▶ [EXTRACTED ENTRIES]
---*---

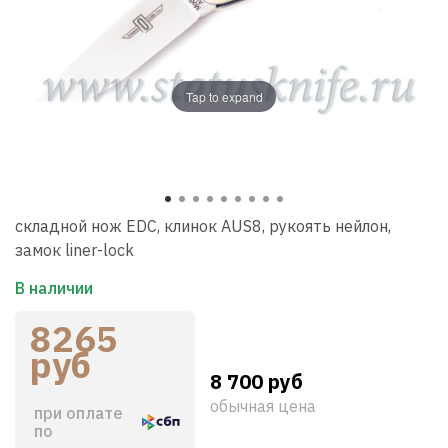
Tap to expand
складной нож EDC, клинок AUS8, рукоять нейлон,
замок liner-lock
В наличии
8265
руб
8 700 руб
обычная цена
при оплате
по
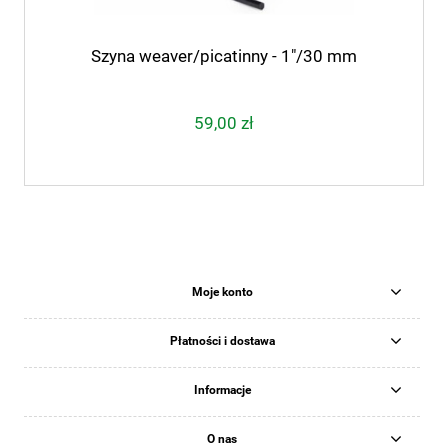
Szyna weaver/picatinny - 1"/30 mm
59,00 zł
Moje konto
Płatności i dostawa
Informacje
O nas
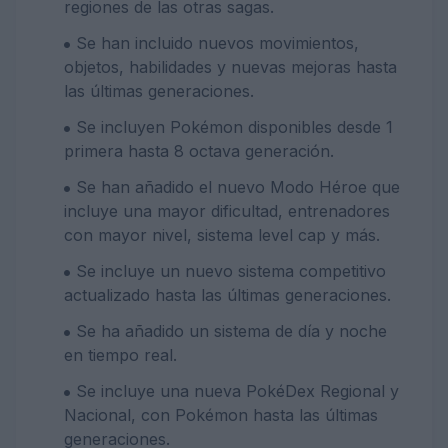
regiones de las otras sagas.
Se han incluido nuevos movimientos,
objetos, habilidades y nuevas mejoras hasta
las últimas generaciones.
Se incluyen Pokémon disponibles desde 1
primera hasta 8 octava generación.
Se han añadido el nuevo Modo Héroe que
incluye una mayor dificultad, entrenadores
con mayor nivel, sistema level cap y más.
Se incluye un nuevo sistema competitivo
actualizado hasta las últimas generaciones.
Se ha añadido un sistema de día y noche
en tiempo real.
Se incluye una nueva PokéDex Regional y
Nacional, con Pokémon hasta las últimas
generaciones.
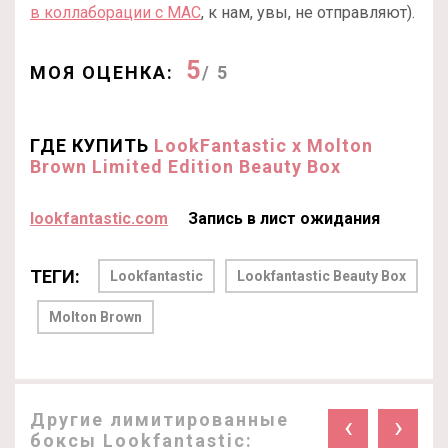
в коллаборации с MAC
, к нам, увы, не отправляют).
5
МОЯ ОЦЕНКА:
/ 5
ГДЕ КУПИТЬ
LookFantastic x Molton
Brown Limited Edition Beauty Box
lookfantastic.com
Запись в лист ожидания
ТЕГИ:
Lookfantastic
Lookfantastic Beauty Box
Molton Brown
Другие лимитированные
‹
›
боксы Lookfantastic:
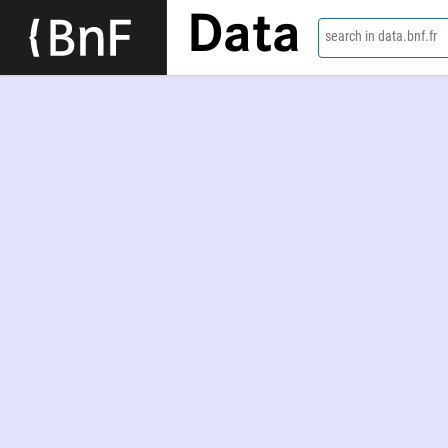
Data
search in data.bnf.fr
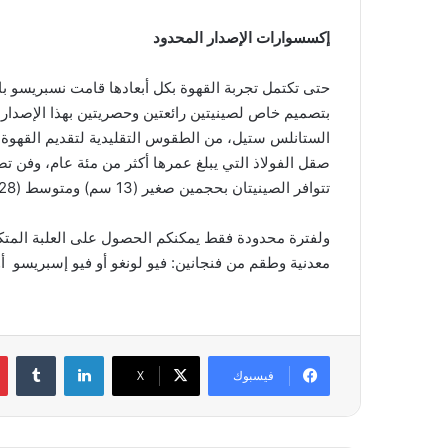
إكسسوارات الإصدار المحدود
حتى تكتمل تجربة القهوة بكل أبعادها قامت نسبريسو ب
بتصميم خاص لصينيتين رائعتين وحصريتين بهذا الإصدار 
الستانلس ستيل، من الطقوس التقليدية لتقديم القهوة في
تتوافر الصينيتان بحجمين صغير (13 سم) ومتوسط (28 سم).
ولفترة محدودة فقط يمكنكم الحصول على العلبة المتك
معدنية وطقم من فنجانين: فيو لونغو أو فيو إسبريسو أو
لينكدإن
فيسبوك
‫X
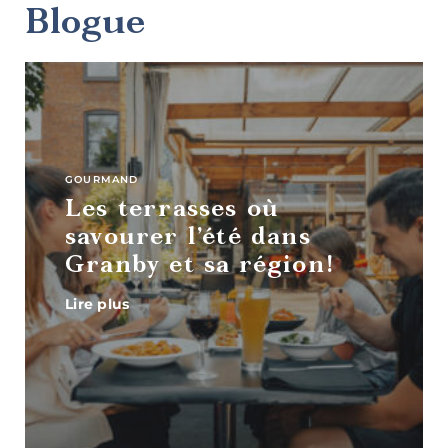
Blogue
Art,
culture et
patrimoine
GOURMAND
Les terrasses où
savourer l’été dans
Granby et sa région!
Lire plus
Boutiques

---*---

▶ [PROBLEM DETAILS] Print exactly the lines from the line with "Se incluye un nuevo sistema competitivo" through the end of the data, both ends included, and print no pictures.

▶ [YOUR SOLUTION]
Se incluye un nuevo sistema competitivo
actualizado hasta las últimas generaciones.
Se ha añadido un sistema de día y noche
en tiempo real.
Se incluye una nueva PokéDex Regional y
Nacional, con Pokémon hasta las últimas
generaciones.
в коллаборации с MAC
, к нам, увы, не отправляют).
5
МОЯ ОЦЕНКА:
/ 5
ГДЕ КУПИТЬ
LookFantastic x Molton
Brown Limited Edition Beauty Box
lookfantastic.com
Запись в лист ожидания
ТЕГИ:
Lookfantastic
Lookfantastic Beauty Box
Molton Brown
Другие лимитированные
‹
›
боксы Lookfantastic:
Data
search in data.bnf.fr
إكسسوارات الإصدار المحدود
حتى تكتمل تجربة القهوة بكل أبعادها قامت نسبريسو ب
بتصميم خاص لصينيتين رائعتين وحصريتين بهذا الإصدار 
الستانلس ستيل، من الطقوس التقليدية لتقديم القهوة في
تتوافر الصينيتان بحجمين صغير (13 سم) ومتوسط (28 سم).
ولفترة محدودة فقط يمكنكم الحصول على العلبة المتك
معدنية وطقم من فنجانين: فيو لونغو أو فيو إسبريسو أو
لينكدإن
فيسبوك
‫X
Blogue
Art,
culture et
patrimoine
GOURMAND
Les terrasses où
savourer l’été dans
Granby et sa région!
Lire plus
Boutiques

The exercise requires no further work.